It was all, however, a little confused in his mind. He had wanted it to be. Really he had wished not to know.... That was it. He had wished not to know. He had not even seen about investing the £28,000. The sum remained untouched: on deposit in an English bank. This had worried M. Lamoricière. M. Lamoricière approved of everything everyone did — except of course the rulers of the French Republic. But that really worried him. There was that, for him, huge sum lying idle — three and a half million francs! Earning two and a half per cent. And precarious at that. M. Lamoricière was sure that the English Socialist Government would raid these banking henroosts. He was also sure that the sterling pound would fall.
He said he was aware that such a sum was of infinitesimal importance to his distinguished client. But with him it was a matter of principle. Of public spirit. The world was dying because of hoarded capital. He really begged Henry Martin to consider a scheme for investment of the money. Of course if Henry Martin had any gigantic plan on hand that might call for a sudden capital outlay he had nothing to say.
Henry Martin was imprudent enough to say that he had absolutely no scheme on hand.

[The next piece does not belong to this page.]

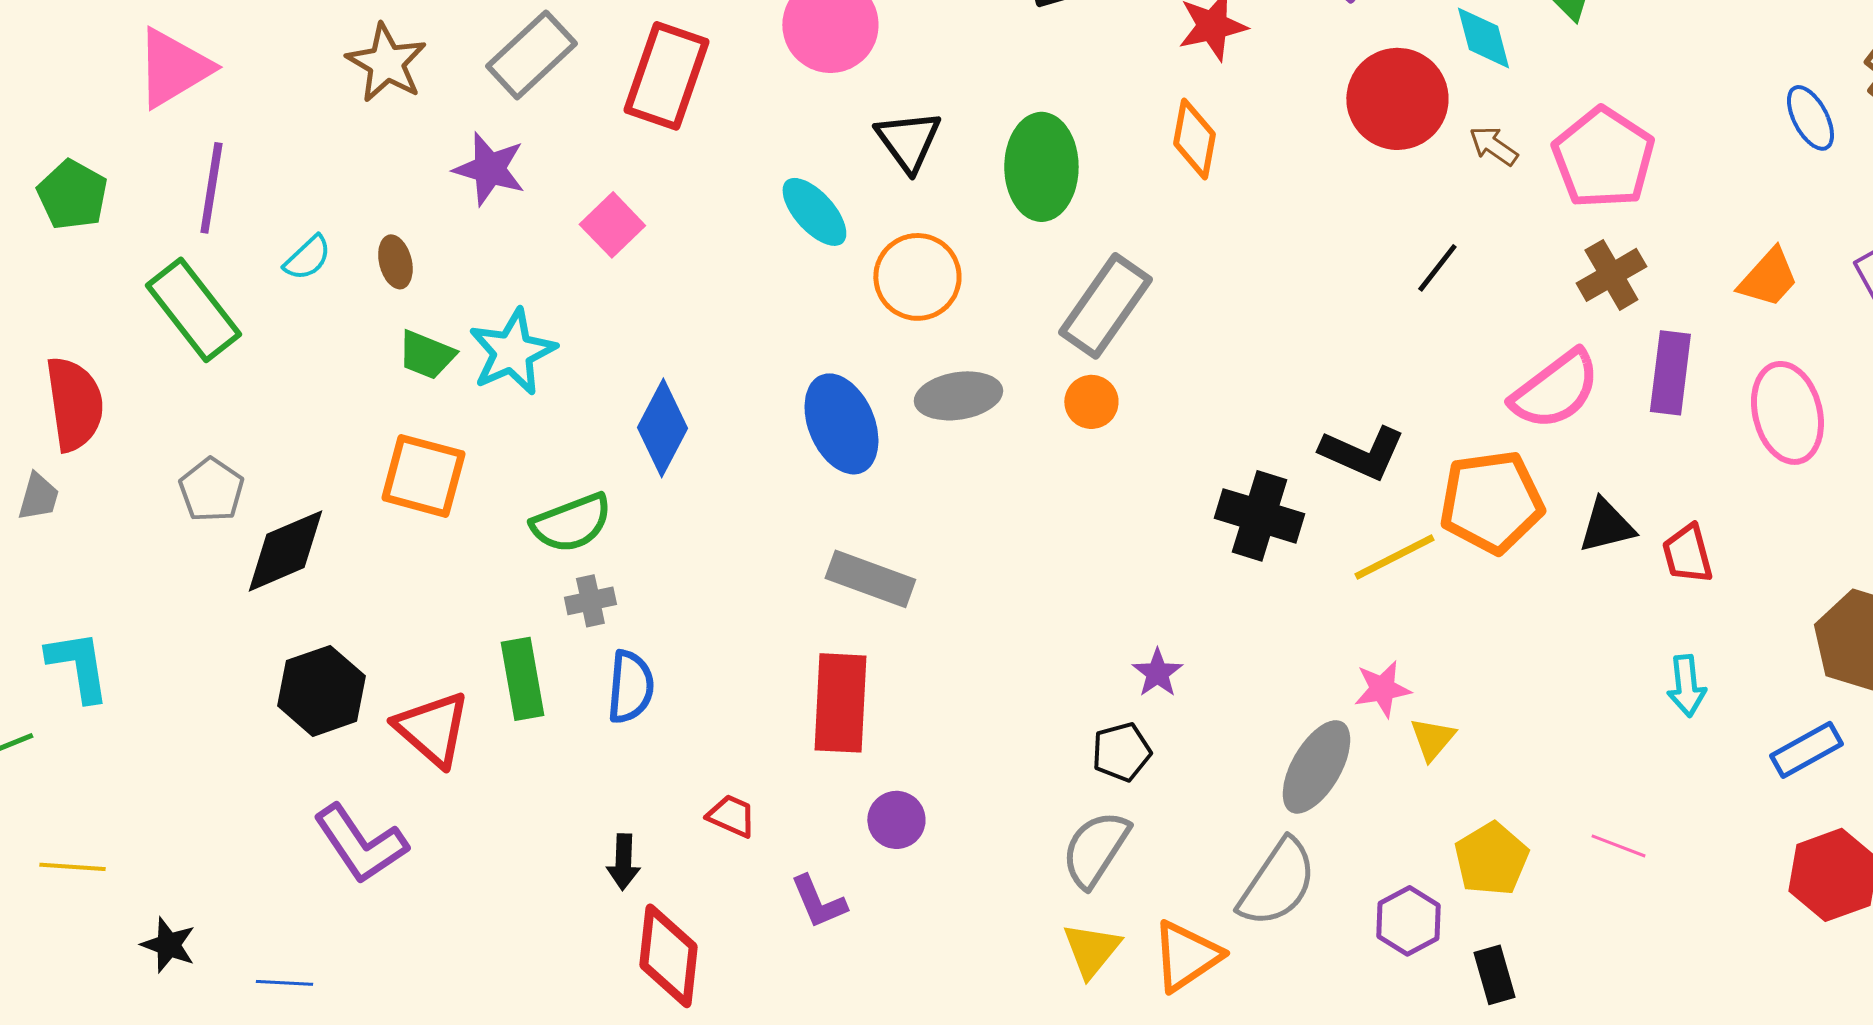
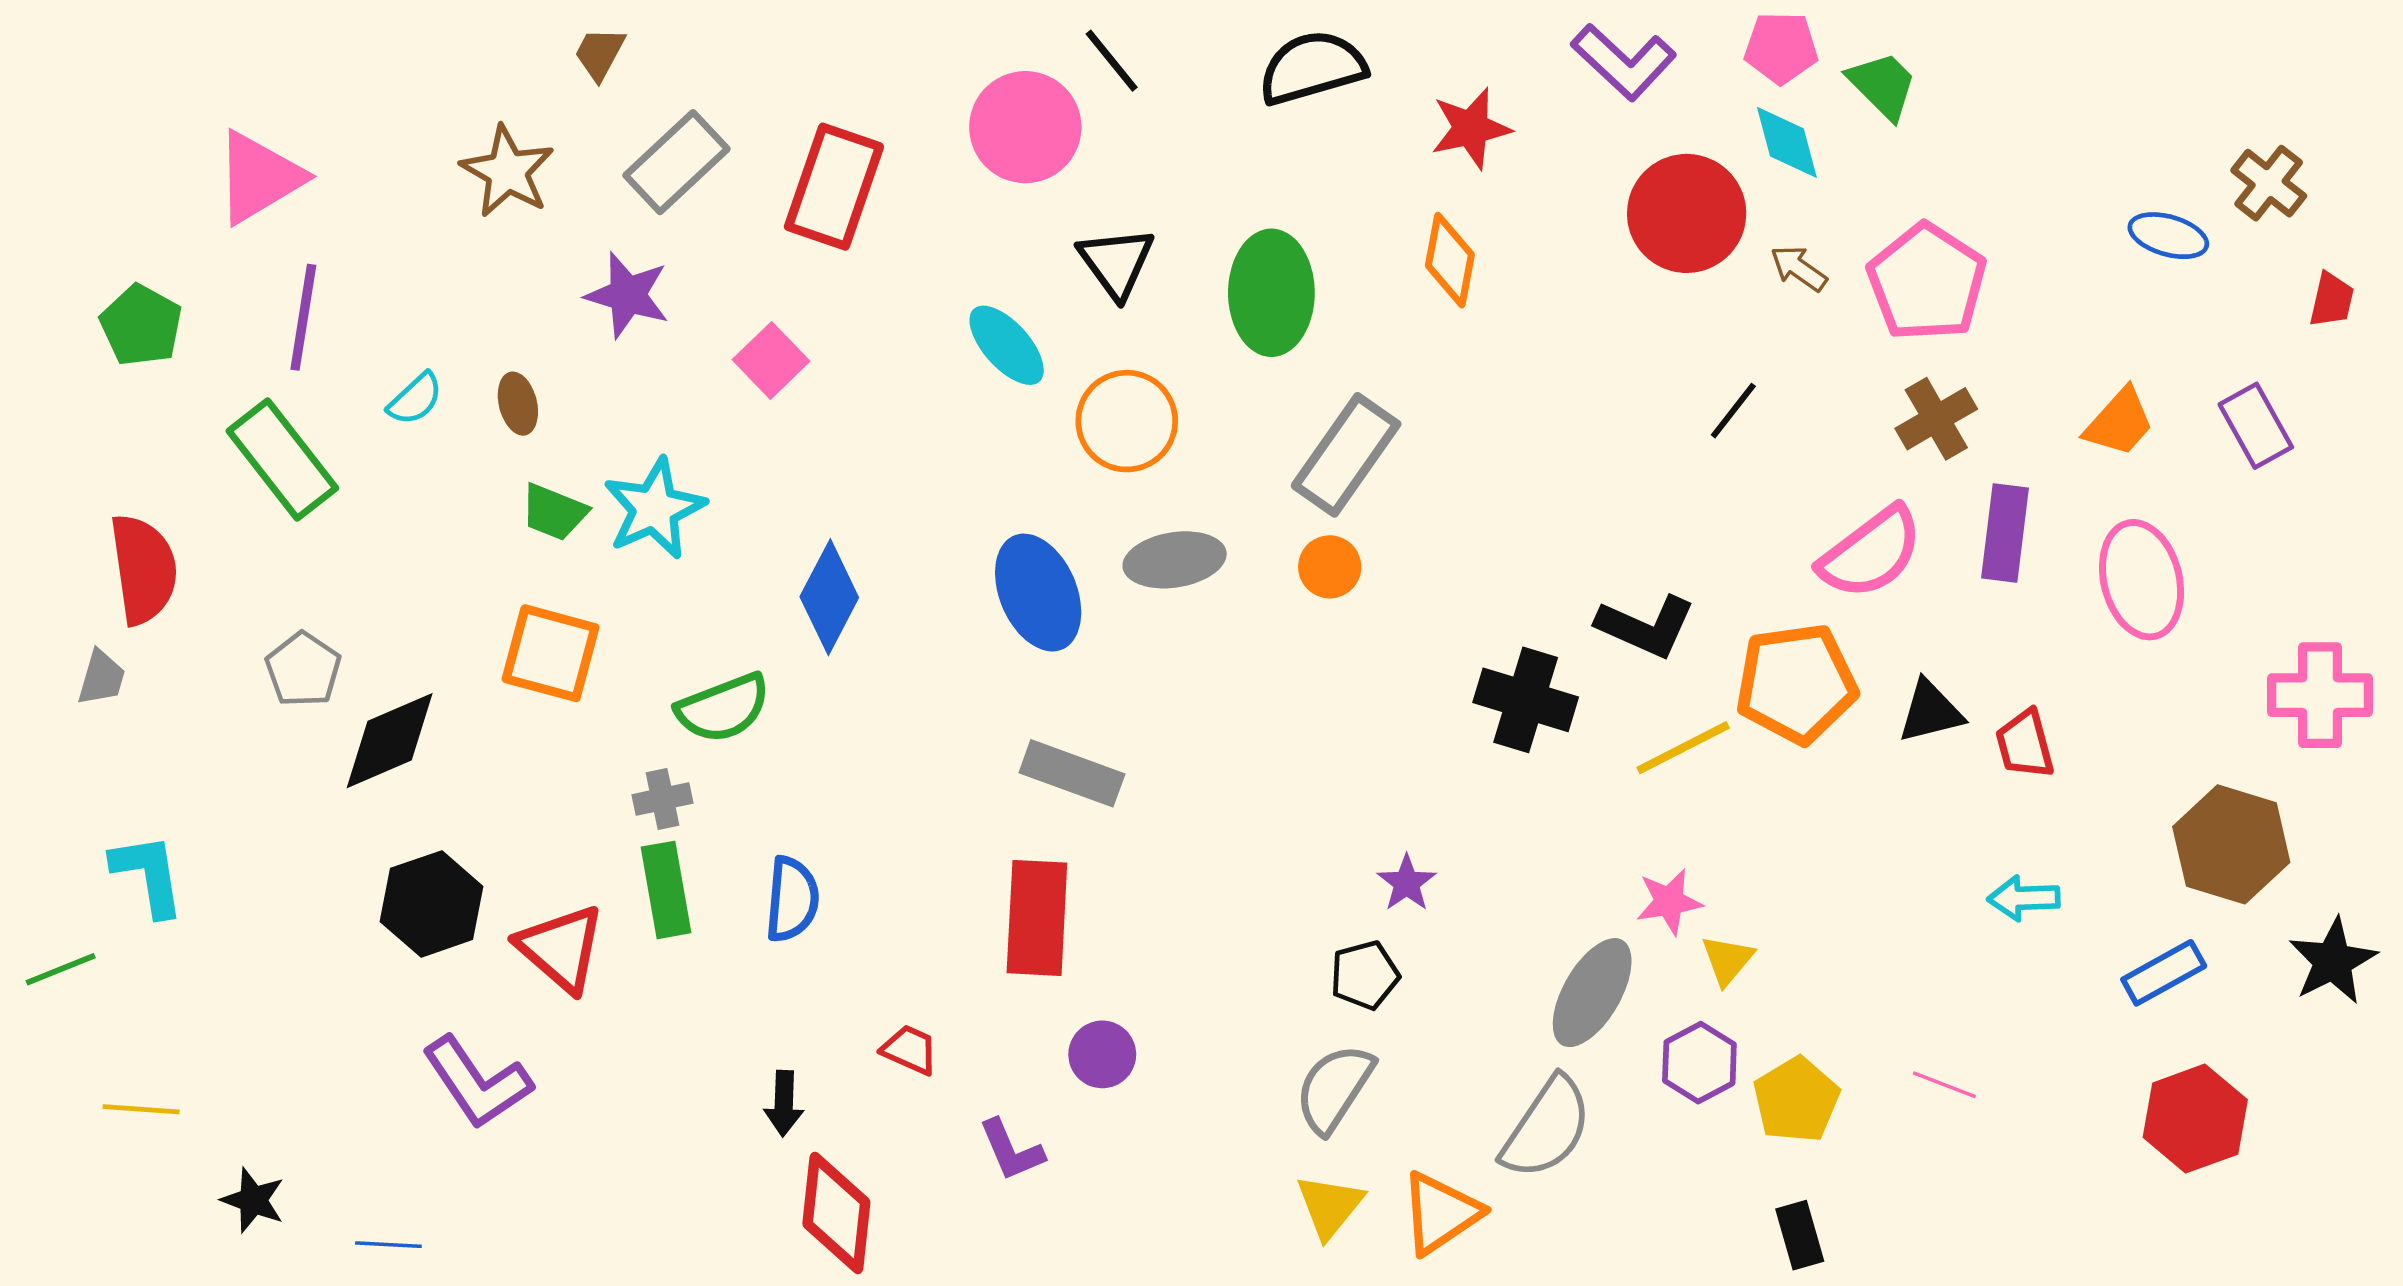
blue ellipse: (1810, 118) -> (2168, 236), turned -46
gray cross: (590, 601) -> (663, 799), moved
cyan arrow: (1686, 686) -> (2024, 898), turned 94
purple hexagon: (1408, 921) -> (1699, 1063), moved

He was in no state of health to engineer anything big — or even anything at all. He liked to have money in the bank.
That let M. Lamoricière out. He had really implored Henry Martin to consider his scheme for investment. It was threefold. It provided for expenditure in the three principal countries in the world — France, England and the United States. In that way — the investments were to be all in conservative bonds — Henry Martin would be sure that whatever happened to the exchange of either country his investments would be stabilized. He had the scheme drawn up in beautiful stiff white paper with blue horizontal and pink vertical lines. He left it with Henry Martin one evening.

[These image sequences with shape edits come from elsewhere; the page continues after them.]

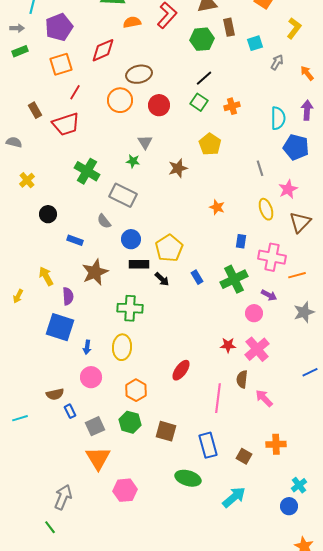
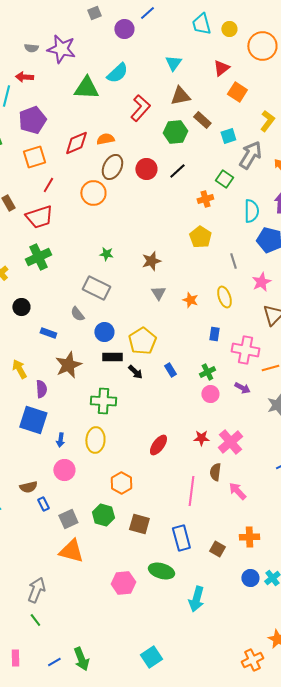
orange semicircle: (132, 22) -> (105, 139), moved
brown rectangle: (229, 27) -> (202, 120), turned -36
gray arrow: (277, 62) -> (250, 155), size x1.8
brown ellipse: (139, 74) -> (112, 167), turned -50
green square: (199, 102) -> (224, 179), moved
red circle: (159, 105) -> (146, 169), moved
gray triangle: (145, 142) -> (158, 293), moved
yellow pentagon: (210, 144) -> (200, 237), moved
green cross: (87, 171) -> (38, 257), moved, turned 35
yellow ellipse: (266, 209) -> (224, 297), moved
green cross: (234, 279) -> (207, 372), size x0.6
pink circle: (254, 313) -> (210, 394), moved
red ellipse: (181, 370) -> (158, 445), moved
orange hexagon: (136, 390) -> (121, 483), moved
orange triangle: (98, 458) -> (71, 551), turned -44
pink hexagon: (125, 490) -> (123, 583), moved
cyan arrow: (234, 497) -> (196, 599), moved, turned 145
blue circle: (289, 506) -> (250, 578), moved
green line: (50, 527) -> (35, 620), moved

He turned up next afternoon in a remarkable state of excitement. He wanted really desperately to know what Henry Martin thought of his scheme.

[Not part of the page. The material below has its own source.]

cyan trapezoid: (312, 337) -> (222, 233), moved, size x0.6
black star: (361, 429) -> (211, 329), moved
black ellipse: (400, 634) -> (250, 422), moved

Henry Martin had not read the document. He had to pretend that he had and that he thought it excellent. Only it did not fall in with his plans.
M. Lamoricière did not stay more than a few minutes. It then appeared that his excitement was not about the investment but about a lady. He had brought with him a remarkable lady. Only she had been too shy to come in. She was a Corsican poetess. A true Buonapartist. The clarion call of her verse was such as to inflame a continent. Knowing Henry Martin’s engrossment in literature....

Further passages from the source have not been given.